• What the exercise asks
Strip the pictures, then copy the remaining data exactly as it stands.

• Records for this exercise
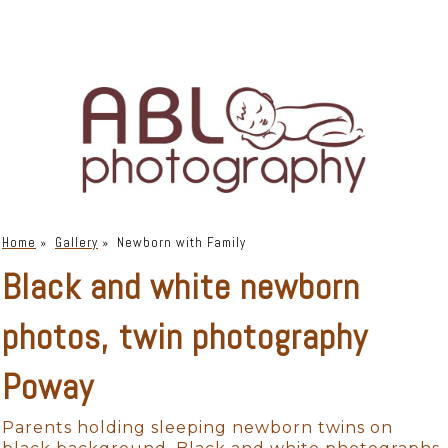
Home
»
Gallery
»
Newborn with Family
Black and white newborn
photos, twin photography
Poway
Parents holding sleeping newborn twins on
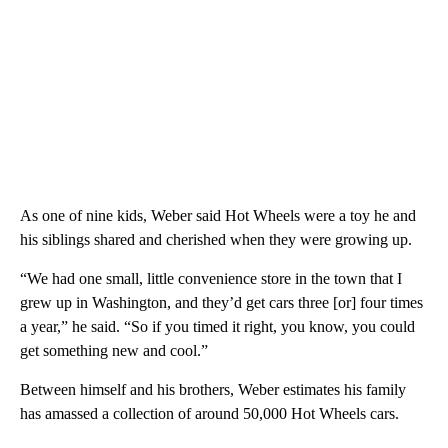
As one of nine kids, Weber said Hot Wheels were a toy he and
his siblings shared and cherished when they were growing up.
“We had one small, little convenience store in the town that I
grew up in Washington, and they’d get cars three [or] four times
a year,” he said. “So if you timed it right, you know, you could
get something new and cool.”
Between himself and his brothers, Weber estimates his family
has amassed a collection of around 50,000 Hot Wheels cars.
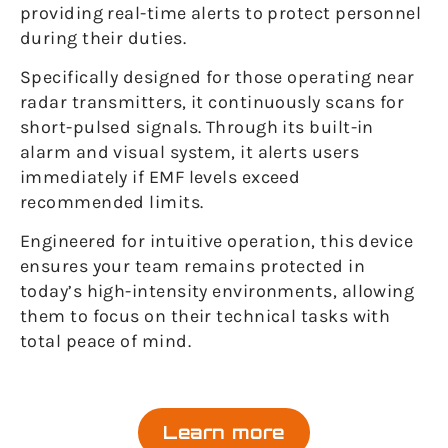
providing real-time alerts to protect personnel
during their duties.
Specifically designed for those operating near
radar transmitters, it continuously scans for
short-pulsed signals. Through its built-in
alarm and visual system, it alerts users
immediately if EMF levels exceed
recommended limits.
Engineered for intuitive operation, this device
ensures your team remains protected in
today’s high-intensity environments, allowing
them to focus on their technical tasks with
total peace of mind.
Learn more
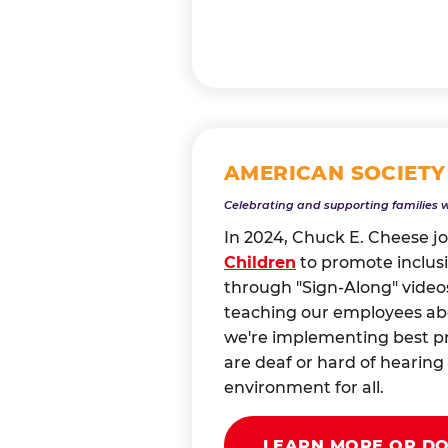
AMERICAN SOCIETY
Celebrating and supporting families 
In 2024, Chuck E. Cheese j
Children
to promote inclusi
through "Sign-Along" videos
teaching our employees abou
we're implementing best pr
are deaf or hard of heari
environment for all.
LEARN MORE OR D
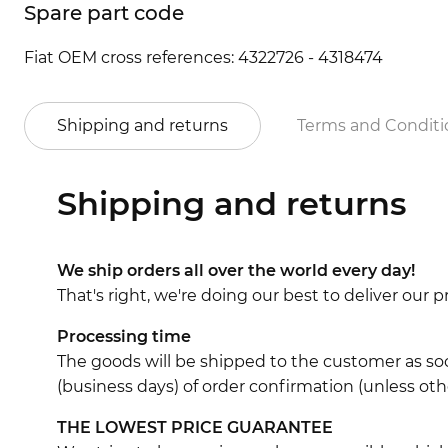
Spare part code
Fiat OEM cross references: 4322726 - 4318474
Shipping and returns
Terms and Conditi
Shipping and returns
We ship orders all over the world every day!
That's right, we're doing our best to deliver our
Processing time
The goods will be shipped to the customer as soo
(business days) of order confirmation (unless oth
THE LOWEST PRICE GUARANTEE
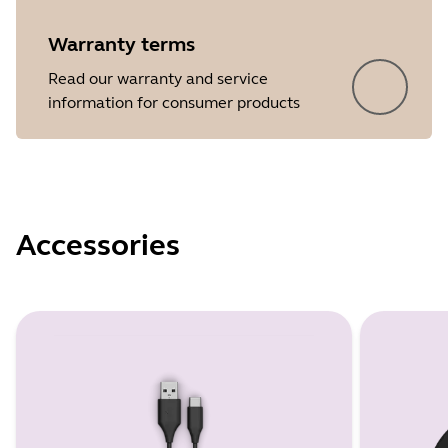
Warranty terms
Read our warranty and service
information for consumer products
Accessories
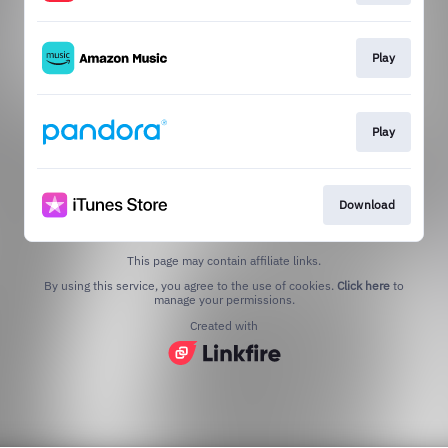
Play
Play
Download
This page may contain affiliate links.
By using this service, you agree to the use of cookies.
Click here
to
manage your permissions.
Created with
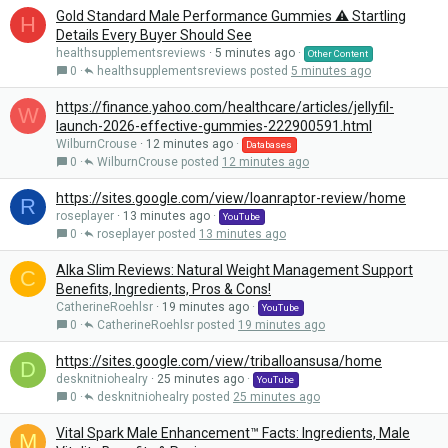
Gold Standard Male Performance Gummies ⚠️ Startling
H
Details Every Buyer Should See
healthsupplementsreviews
5 minutes ago
Other Content
0
healthsupplementsreviews
5 minutes ago
https://finance.yahoo.com/healthcare/articles/jellyfil-
W
launch-2026-effective-gummies-222900591.html
WilburnCrouse
12 minutes ago
Databases
0
WilburnCrouse
12 minutes ago
https://sites.google.com/view/loanraptor-review/home
R
roseplayer
13 minutes ago
YouTube
0
roseplayer
13 minutes ago
Alka Slim Reviews: Natural Weight Management Support
C
Benefits, Ingredients, Pros & Cons!
CatherineRoehlsr
19 minutes ago
YouTube
0
CatherineRoehlsr
19 minutes ago
https://sites.google.com/view/triballoansusa/home
D
desknitniohealry
25 minutes ago
YouTube
0
desknitniohealry
25 minutes ago
Vital Spark Male Enhancement™ Facts: Ingredients, Male
M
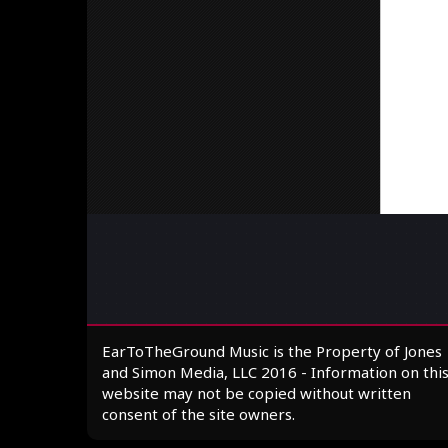
EarToTheGround Music is the Property of Jones
and Simon Media, LLC 2016 - Information on thi
website may not be copied without written
consent of the site owners.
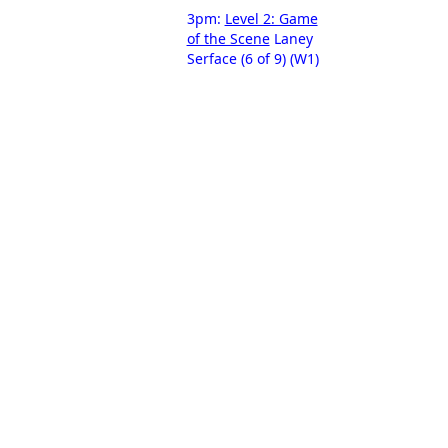
3pm:
Level 2: Game
of the Scene
Laney
Serface (6 of 9) (W1)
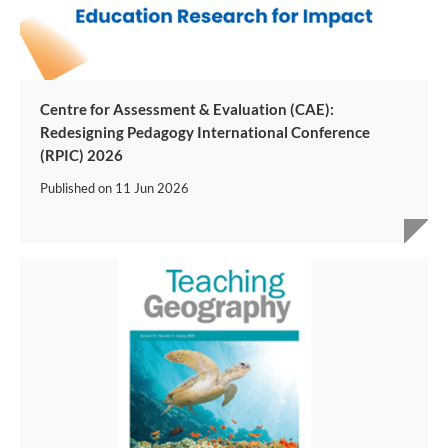
Centre for Assessment & Evaluation (CAE):
Redesigning Pedagogy International Conference
(RPIC) 2026
Published on
11 Jun 2026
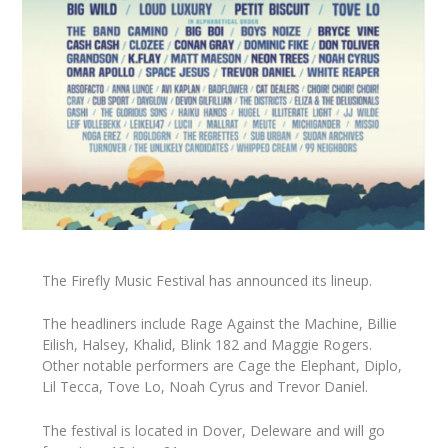
The Firefly Music Festival has announced its lineup.
The headliners include Rage Against the Machine, Billie
Eilish, Halsey, Khalid, Blink 182 and Maggie Rogers.
Other notable performers are Cage the Elephant, Diplo,
Lil Tecca, Tove Lo, Noah Cyrus and Trevor Daniel.
The festival is located in Dover, Deleware and will go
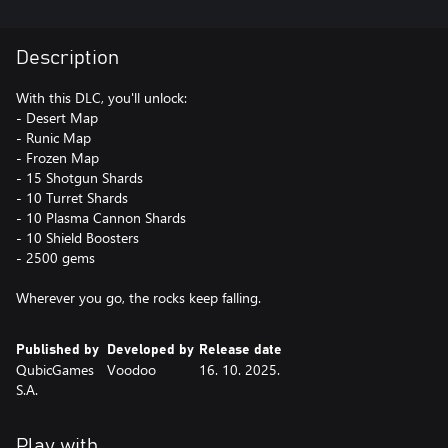
Description
With this DLC, you'll unlock:
- Desert Map
- Runic Map
- Frozen Map
- 15 Shotgun Shards
- 10 Turret Shards
- 10 Plasma Cannon Shards
- 10 Shield Boosters
- 2500 gems
Wherever you go, the rocks keep falling.
Published by
Developed by
Release date
QubicGames
Voodoo
16. 10. 2025.
S.A.
Play with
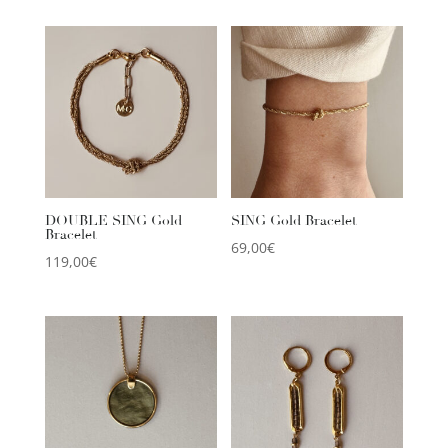
DOUBLE SING Gold
SING Gold Bracelet
Bracelet
69,00
€
119,00
€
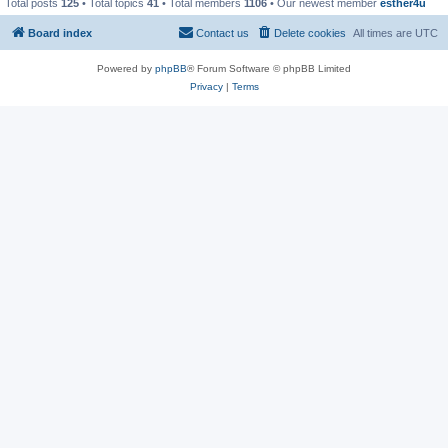
Total posts
125
• Total topics
41
• Total members
1106
• Our newest member
esther4u
Board index
Contact us
Delete cookies
All times are
UTC
Powered by
phpBB
® Forum Software © phpBB Limited
Privacy
|
Terms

• Completed task
Home
»
Gallery
»
Newborn with Family
Black and white newborn
photos, twin photography
Poway
Parents holding sleeping newborn twins on
As one of nine kids, Weber said Hot Wheels were a toy he and
his siblings shared and cherished when they were growing up.
“We had one small, little convenience store in the town that I
grew up in Washington, and they’d get cars three [or] four times
a year,” he said. “So if you timed it right, you know, you could
get something new and cool.”
Between himself and his brothers, Weber estimates his family
has amassed a collection of around 50,000 Hot Wheels cars.
providing real-time alerts to protect personnel
during their duties.
Specifically designed for those operating near
radar transmitters, it continuously scans for
short-pulsed signals. Through its built-in
alarm and visual system, it alerts users
immediately if EMF levels exceed
recommended limits.
Engineered for intuitive operation, this device
ensures your team remains protected in
today’s high-intensity environments, allowing
them to focus on their technical tasks with
total peace of mind.
Learn more
AMERICAN SOCIETY
Celebrating and supporting families 
In 2024, Chuck E. Cheese j
Children
to promote inclusi
through "Sign-Along" videos
teaching our employees abou
we're implementing best pr
are deaf or hard of heari
environment for all.
LEARN MORE OR D
Spare part code
Fiat OEM cross references: 4322726 - 4318474
Shipping and returns
Terms and Conditi
Shipping and returns
We ship orders all over the world every day!
That's right, we're doing our best to deliver our
Processing time
The goods will be shipped to the customer as soo
(business days) of order confirmation (unless oth
THE LOWEST PRICE GUARANTEE
Warranty terms
Read our warranty and service
information for consumer products
Accessories
Play
Play
Download
This page may contain affiliate links.
By using this service, you agree to the use of cookies.
Click here
to
manage your permissions.
Created with
Gold Standard Male Performance Gummies ⚠️ Startling
H
Details Every Buyer Should See
healthsupplementsreviews
5 minutes ago
Other Content
0
healthsupplementsreviews
5 minutes ago
https://finance.yahoo.com/healthcare/articles/jellyfil-
W
launch-2026-effective-gummies-222900591.html
WilburnCrouse
12 minutes ago
Databases
0
WilburnCrouse
12 minutes ago
https://sites.google.com/view/loanraptor-review/home
R
roseplayer
13 minutes ago
YouTube
0
roseplayer
13 minutes ago
Alka Slim Reviews: Natural Weight Management Support
C
Benefits, Ingredients, Pros & Cons!
CatherineRoehlsr
19 minutes ago
YouTube
0
CatherineRoehlsr
19 minutes ago
https://sites.google.com/view/triballoansusa/home
D
desknitniohealry
25 minutes ago
YouTube
0
desknitniohealry
25 minutes ago
Vital Spark Male Enhancement™ Facts: Ingredients, Male
M
EarToTheGround Music is the Property of Jones
and Simon Media, LLC 2016 - Information on thi
website may not be copied without written
consent of the site owners.
3pm:
Level 2: Game
of the Scene
Laney
Serface (6 of 9) (W1)
Centre for Assessment & Evaluation (CAE):
Redesigning Pedagogy International Conference
(RPIC) 2026
Published on
11 Jun 2026
The Firefly Music Festival has announced its lineup.
The headliners include Rage Against the Machine, Billie
Eilish, Halsey, Khalid, Blink 182 and Maggie Rogers.
Other notable performers are Cage the Elephant, Diplo,
Lil Tecca, Tove Lo, Noah Cyrus and Trevor Daniel.
The festival is located in Dover, Deleware and will go
Description
With this DLC, you'll unlock:
- Desert Map
- Runic Map
- Frozen Map
- 15 Shotgun Shards
- 10 Turret Shards
- 10 Plasma Cannon Shards
- 10 Shield Boosters
- 2500 gems
Wherever you go, the rocks keep falling.
Published by
Developed by
Release date
QubicGames
Voodoo
16. 10. 2025.
S.A.
Play with
DOUBLE SING Gold
SING Gold Bracelet
Bracelet
69,00
€
119,00
€
Total posts
125
• Total topics
41
• Total members
1106
• Our newest member
esther4u
Board index
Contact us
Delete cookies
All times are
UTC
Powered by
phpBB
® Forum Software © phpBB Limited
Privacy
|
Terms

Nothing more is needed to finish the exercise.